Вместо себя Цветаева отправляет с Пастернаком по магазинам дочь. Яркая красота дочери давно вызывает у Цветаевой не то чтобы ревность — она слишком высоко себя ценит,— но упорную неприязнь: ей кажется, что это не ее Аля, не тот чудо-ребенок, которого она лепила в революционной Москве по своему образу и подобию; вместо Али-ангела перед ней «нормальная девушка» — этого она не переносила.

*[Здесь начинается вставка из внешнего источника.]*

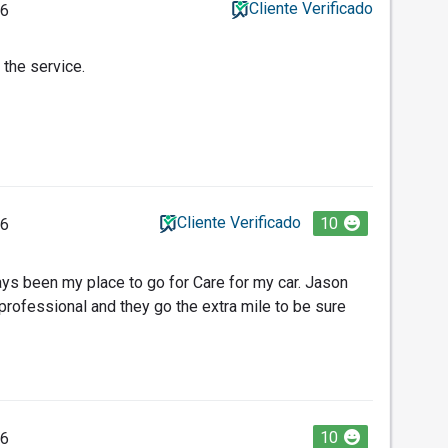
Cliente Verificado
26
 the service.
Cliente Verificado
10
26
ys been my place to go for Care for my car. Jason
professional and they go the extra mile to be sure
10
26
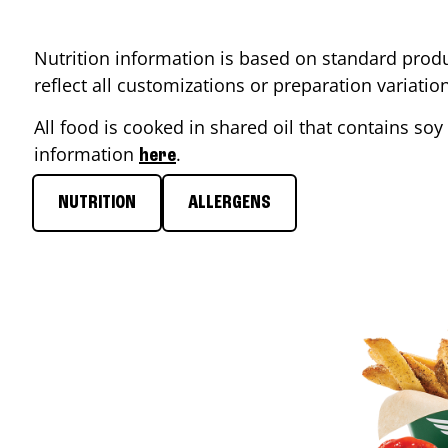
Nutrition information is based on standard produ
reflect all customizations or preparation variati
All food is cooked in shared oil that contains soy 
information
.
here
NUTRITION
ALLERGENS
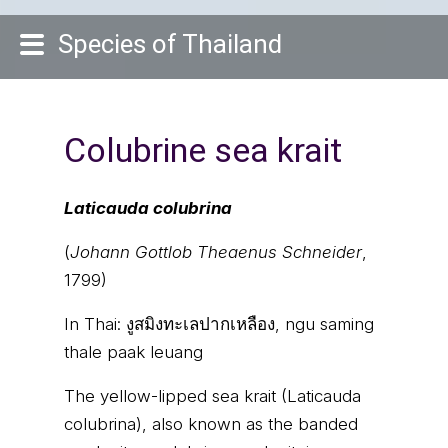
Species of Thailand
Colubrine sea krait
Laticauda colubrina
(
Johann Gottlob Theaenus Schneider
,
1799)
In Thai:
งูสมิงทะเลปากเหลือง, ngu saming
thale paak leuang
The yellow-lipped sea krait (Laticauda
colubrina), also known as the banded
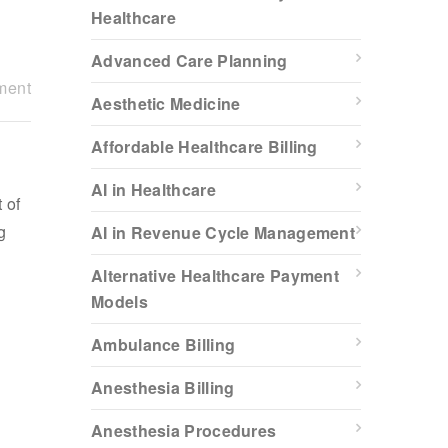
Healthcare
Advanced Care Planning
ment
Aesthetic Medicine
Affordable Healthcare Billing
AI in Healthcare
 of
g
AI in Revenue Cycle Management
Alternative Healthcare Payment
Models
Ambulance Billing
Anesthesia Billing
Anesthesia Procedures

У Пастернака, как было уже сказано, о женской красоте были на редкость традиционные представления; молодая прелесть Али никак на него не подействовала. Что, быть может, и к лучшему. В пятьдесят шестом, перед Алиным возвращением из лагеря, он скажет Ивинской и ее дочери: «Она такая некрасивая… Совсем непохожа на мать, такая маленькая голова…» Если голова и казалась маленькой, то разве от слишком больших глаз; вообще же Аля — одна из самых очаровательных женщин в русской литературе, и Ивинская при первой же встрече с ней (они подружились сразу) была поражена несовпадением действительности и пастернаковской характеристики. Но, хотя Пастернак и не оценил ее прелести (и даже имени не запомнил толком, как выяснилось), болтали они славно — в Але было то самое душевное здоровье, какое он в это время так ценит и какого так не хватало ему самому. Они ходили по магазинам, выбирали подарки, Аля хотела вернуться, он не отговаривал. Вопрос о возвращении вообще обсуждался чаще других — с Алей, с Мариной, с Сергеем. Пастернак не давал окончательного ответа, уходил от разговора; явные советские симпатии Сергея — не имевшего о советской жизни никакого представления — мешали ему говорить откровенно.